The brief for my first task using SQLite in Python was being employed as a sports data consultant providing insights to basketball teams, broadcasters and sports media outlets.
My first task was to find out which teams are the most consistent and which players are the most impactful.
To complete the task you decide to analyze the NBA Boxscore Dataset, which includes 3 tables:
game_info: contains information about each game between two teams, including things like the scores and the outcome.
team_stats: contains detailed statistics for each team in each game, such as points scored, rebounds, assists, and more.
player_stats: contains individual game stats for each player, including points, assists, rebounds, and other performance details.
I began by importing SQLite3 and pandas modules
I then established a connection to the SQLite database before running queries to retrieve the data.
To check the connection, I first decided to write a query to retrieve the first row from one of the tables. I used "SELECT *" to retrieve all features of the dataset, then "FROM game_info" as the database to get those features from and lastly "LIMIT 1" to return the first row of data.
I then ran the query and displayed the result.

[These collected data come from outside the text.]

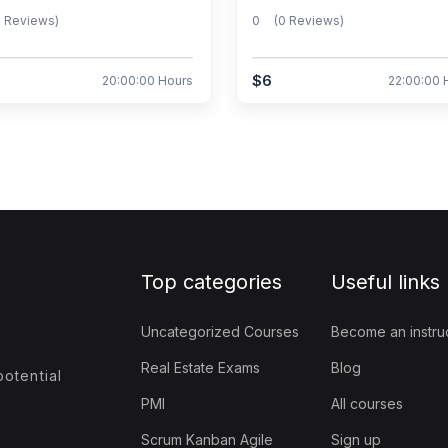
0 Reviews)
0
(0 Reviews)
$6
20:00:00 Hours
22:00:00 
Top categories
Useful links
Uncategorized Courses
Become an instru
Real Estate Exams
Blog
otential
PMI
All courses
Scrum Kanban Agile
Sign up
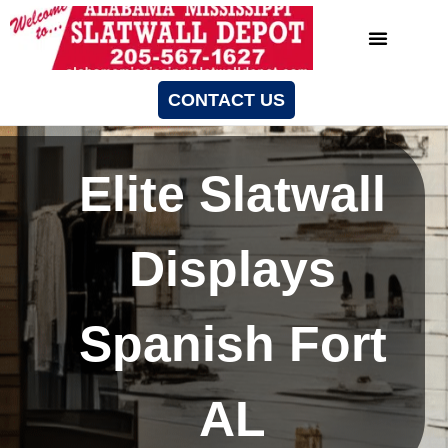
CONTACT US
Elite Slatwall
Displays
Spanish Fort
AL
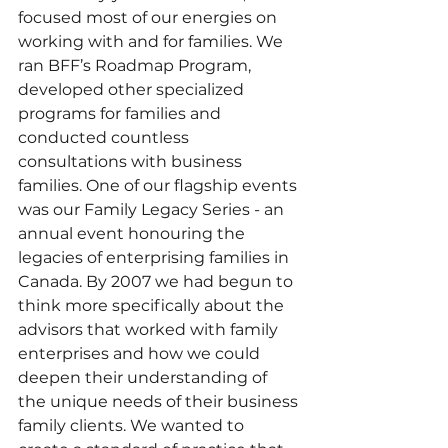
focused most of our energies on 
working with and for families. We 
ran BFF’s Roadmap Program, 
developed other specialized 
programs for families and 
conducted countless 
consultations with business 
families. One of our flagship events 
was our Family Legacy Series - an 
annual event honouring the 
legacies of enterprising families in 
Canada. By 2007 we had begun to 
think more specifically about the 
advisors that worked with family 
enterprises and how we could 
deepen their understanding of 
the unique needs of their business 
family clients. We wanted to 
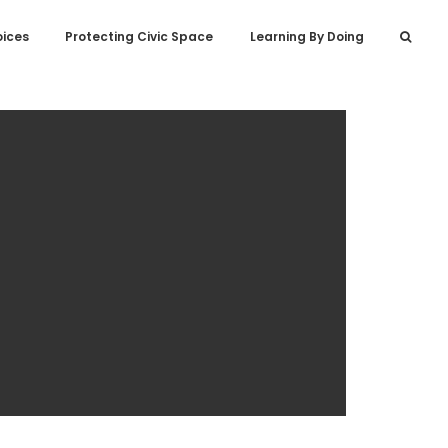
oices
Protecting Civic Space
Learning By Doing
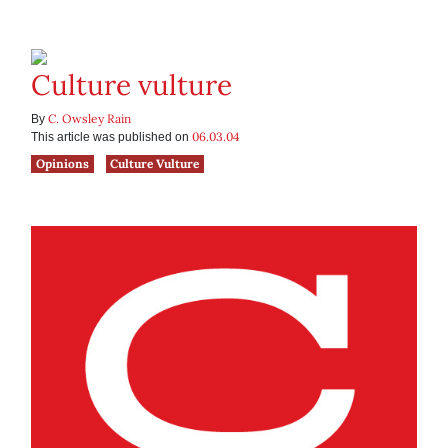
Culture vulture
C. Owsley Rain
By
06.03.04
This article was published on
Opinions
Culture Vulture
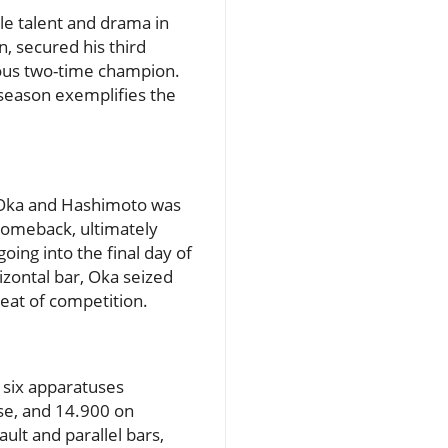
e talent and drama in
, secured his third
vious two-time champion.
 season exemplifies the
en Oka and Hashimoto was
 comeback, ultimately
oing into the final day of
izontal bar, Oka seized
eat of competition.
 six apparatuses
rse, and 14.900 on
ult and parallel bars,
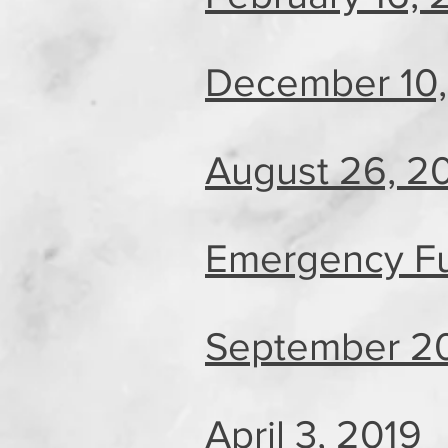
December 10
August 26, 2
Emergency Fu
September 2
April 3, 2019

The next query I wanted to run was to find the top ten players for points scored (PTS) and the team that they play for. Here I used "SELECT" to return "player", "team" and "PTS" FROM "player_stats". Then ORDER BY "PTS" decending with LIMIT 10 for a top ten list. This list showed Donovan Mitchell and Damian Lillard joint top with 71 points. The list however did call out that this data set may need to be cleansed as you can see there are duplicate entries for some players, such as James Harden, meaning this is not a fully accurate top ten list.